The pharmacist told my friend she was very lucky as he had hardly any left.

But in every crisis there is an opportunity for some with the Sky News website reporting the price of Amoxicillin has risen from 80p to £18 following ‘volatile spikes in demand for drugs’.

This seems like egregious price gouging to me but the government seems quite happy with the Department of Health and Social Care telling Sky News that it is ‘normal’ for prices to ‘fluctuate based on demand’.

The government says there is no shortage of drugs to treat Strep A but tell that to all the people who are struggling to get it or the pharmacists who are losing money on every prescription they dispense.

If the system isn’t broken, it feels fairly close to it.

I could go on: raw sewage routinely discharged into our rivers and seas without penalty; ambulances taking hours and hours to turn up and then not being able to admit their patients into hospital (and this was before any strikes); a hugely expensive but barely functioning rail system (and this was before any strikes); a lack of energy planning which has resulted in people in the UK paying more for energy than almost any other developed country.

A winter of discontent resulting in a raft of strikes that the government says they have no responsibility to mediate; a fractured and dysfunctional political system that embedded lying to the public as a default position and saw Liz Truss appointed Prime Minister on the say-so of a handful of mainly white, mainly male, mainly old people based in the south east of England.

Of course, Truss’s madcap policies had the devastating effect of sending interest rates soaring, ruining people’s pensions and hiking up the cost of mortgages and private rents.

Then we have millions of people needing hospital treatment leaving them too ill to work at a time of a shortage of labour.

We have a massively understaffed care system and agricultural sector. We have been warned there could be energy blackouts, the waiting list for driving tests is unacceptably long (as evidenced by the delay in getting a test at the Northwich centre.

The shortage of staff is hitting the hospitality sector (I’m staying with a budget hotel chain for a few days and have already had an email warning me its service levels may not be up to its usual standards because of staff shortages).

Oh, and for those moaning about generational unfairness because pensioners will get a 10 per cent triple lock rise next year, the government’s own website says a comparison of state pension alone shows the UK providing a lower level of pension than most other advanced economies relative to average earnings.

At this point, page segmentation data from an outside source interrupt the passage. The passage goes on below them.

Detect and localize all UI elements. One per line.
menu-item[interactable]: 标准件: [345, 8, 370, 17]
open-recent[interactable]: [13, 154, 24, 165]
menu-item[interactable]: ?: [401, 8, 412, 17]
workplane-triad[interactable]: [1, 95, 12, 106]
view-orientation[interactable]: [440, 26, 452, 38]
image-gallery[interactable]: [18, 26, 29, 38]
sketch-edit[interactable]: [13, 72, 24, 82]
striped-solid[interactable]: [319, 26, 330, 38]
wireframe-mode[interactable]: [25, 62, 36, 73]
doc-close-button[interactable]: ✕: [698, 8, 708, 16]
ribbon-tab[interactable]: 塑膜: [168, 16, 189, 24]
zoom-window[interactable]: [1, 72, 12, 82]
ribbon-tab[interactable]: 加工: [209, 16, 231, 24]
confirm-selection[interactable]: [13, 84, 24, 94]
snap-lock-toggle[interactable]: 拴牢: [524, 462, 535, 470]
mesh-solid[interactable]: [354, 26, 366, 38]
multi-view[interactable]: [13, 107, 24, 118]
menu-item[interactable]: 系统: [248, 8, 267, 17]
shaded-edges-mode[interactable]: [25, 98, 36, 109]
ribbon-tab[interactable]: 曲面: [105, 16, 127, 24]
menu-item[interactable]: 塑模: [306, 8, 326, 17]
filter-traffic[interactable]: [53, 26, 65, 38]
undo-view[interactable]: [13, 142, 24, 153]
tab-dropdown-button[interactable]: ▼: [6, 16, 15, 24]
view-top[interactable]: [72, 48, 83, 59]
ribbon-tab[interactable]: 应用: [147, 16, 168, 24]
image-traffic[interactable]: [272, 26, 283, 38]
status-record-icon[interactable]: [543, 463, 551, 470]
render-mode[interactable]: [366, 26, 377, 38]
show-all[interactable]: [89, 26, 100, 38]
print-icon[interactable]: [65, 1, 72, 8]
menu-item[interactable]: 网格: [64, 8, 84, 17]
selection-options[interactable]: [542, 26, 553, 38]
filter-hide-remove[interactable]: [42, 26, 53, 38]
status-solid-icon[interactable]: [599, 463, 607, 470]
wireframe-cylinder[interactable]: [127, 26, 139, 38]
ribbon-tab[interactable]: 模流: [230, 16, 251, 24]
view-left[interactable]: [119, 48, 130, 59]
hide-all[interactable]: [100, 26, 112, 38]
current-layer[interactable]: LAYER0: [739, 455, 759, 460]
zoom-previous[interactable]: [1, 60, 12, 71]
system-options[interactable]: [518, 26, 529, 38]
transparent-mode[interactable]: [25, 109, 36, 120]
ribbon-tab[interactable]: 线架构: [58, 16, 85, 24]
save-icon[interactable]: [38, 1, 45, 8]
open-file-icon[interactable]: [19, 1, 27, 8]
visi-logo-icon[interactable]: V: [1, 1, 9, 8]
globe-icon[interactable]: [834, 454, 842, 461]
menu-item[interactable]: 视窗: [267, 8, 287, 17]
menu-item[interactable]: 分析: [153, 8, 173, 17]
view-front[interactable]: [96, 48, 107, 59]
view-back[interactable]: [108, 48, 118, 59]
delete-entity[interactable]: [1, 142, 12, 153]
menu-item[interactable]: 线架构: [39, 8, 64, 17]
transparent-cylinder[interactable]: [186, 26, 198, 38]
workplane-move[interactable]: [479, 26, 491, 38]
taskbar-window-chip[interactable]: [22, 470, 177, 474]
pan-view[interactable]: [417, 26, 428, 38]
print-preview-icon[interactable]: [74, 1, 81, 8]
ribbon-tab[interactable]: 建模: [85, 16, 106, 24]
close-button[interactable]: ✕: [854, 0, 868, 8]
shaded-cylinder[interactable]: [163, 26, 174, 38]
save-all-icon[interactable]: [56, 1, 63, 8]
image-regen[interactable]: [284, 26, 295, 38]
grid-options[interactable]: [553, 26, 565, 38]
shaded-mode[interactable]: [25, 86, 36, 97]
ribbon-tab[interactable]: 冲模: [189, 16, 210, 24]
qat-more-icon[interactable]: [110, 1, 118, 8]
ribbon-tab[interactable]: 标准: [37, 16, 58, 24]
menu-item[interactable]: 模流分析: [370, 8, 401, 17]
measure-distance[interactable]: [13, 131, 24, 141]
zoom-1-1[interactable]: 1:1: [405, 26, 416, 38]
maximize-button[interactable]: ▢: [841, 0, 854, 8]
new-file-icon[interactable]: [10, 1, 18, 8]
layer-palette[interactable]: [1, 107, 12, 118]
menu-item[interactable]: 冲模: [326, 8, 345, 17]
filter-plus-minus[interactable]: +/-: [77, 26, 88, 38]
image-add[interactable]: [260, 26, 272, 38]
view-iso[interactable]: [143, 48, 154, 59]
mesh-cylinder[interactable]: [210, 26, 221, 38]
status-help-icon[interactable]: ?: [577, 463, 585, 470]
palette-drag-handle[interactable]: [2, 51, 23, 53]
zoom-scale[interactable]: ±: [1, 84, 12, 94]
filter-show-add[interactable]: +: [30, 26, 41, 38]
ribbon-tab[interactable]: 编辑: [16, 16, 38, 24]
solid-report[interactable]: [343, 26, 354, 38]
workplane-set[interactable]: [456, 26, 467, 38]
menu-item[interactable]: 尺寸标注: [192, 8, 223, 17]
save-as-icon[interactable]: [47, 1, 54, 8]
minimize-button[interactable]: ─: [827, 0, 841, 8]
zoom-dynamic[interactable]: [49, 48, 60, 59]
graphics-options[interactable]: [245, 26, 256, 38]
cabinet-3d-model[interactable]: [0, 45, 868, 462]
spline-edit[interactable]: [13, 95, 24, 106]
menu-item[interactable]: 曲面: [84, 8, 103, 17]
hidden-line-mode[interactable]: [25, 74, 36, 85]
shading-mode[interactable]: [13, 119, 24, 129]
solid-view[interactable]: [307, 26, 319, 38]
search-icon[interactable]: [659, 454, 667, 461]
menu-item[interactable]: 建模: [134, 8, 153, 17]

The UK devotes a smaller percentage of its GDP to state pensions and pensioner benefits than most other advanced economies.

So good luck to pensioners paying their energy bills.

But looking on the bright side, we have more food banks than ever and for the first time in my life, public ‘warm spaces’ are a thing so that’s a good, isn’t it?

It seems like just about everything is in the process of failing or is already broken.

We know full well what the causes of all these problems are, so my question is: how do we fix it?